→ Exercise goal: Tally the lines in the records below that contain "천검용혈풍" and return only the result.

Dataset entries
===============

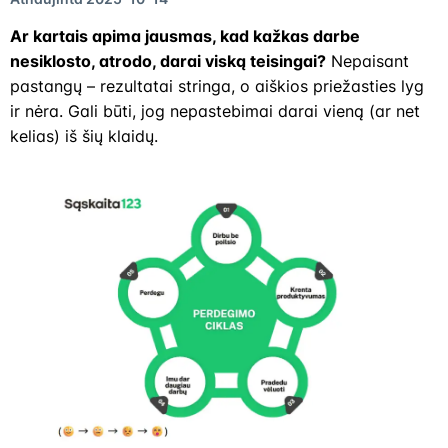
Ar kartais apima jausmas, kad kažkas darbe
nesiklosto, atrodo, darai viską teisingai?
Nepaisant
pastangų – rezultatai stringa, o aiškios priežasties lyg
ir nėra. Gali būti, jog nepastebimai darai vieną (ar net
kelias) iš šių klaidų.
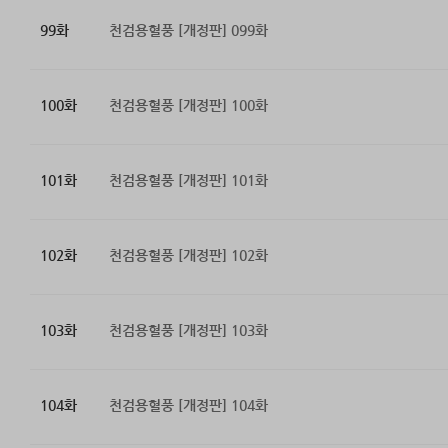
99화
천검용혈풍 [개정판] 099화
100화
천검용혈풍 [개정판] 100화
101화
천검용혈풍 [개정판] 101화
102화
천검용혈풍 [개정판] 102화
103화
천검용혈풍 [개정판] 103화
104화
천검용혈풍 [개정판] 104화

===============

→ Answer: 6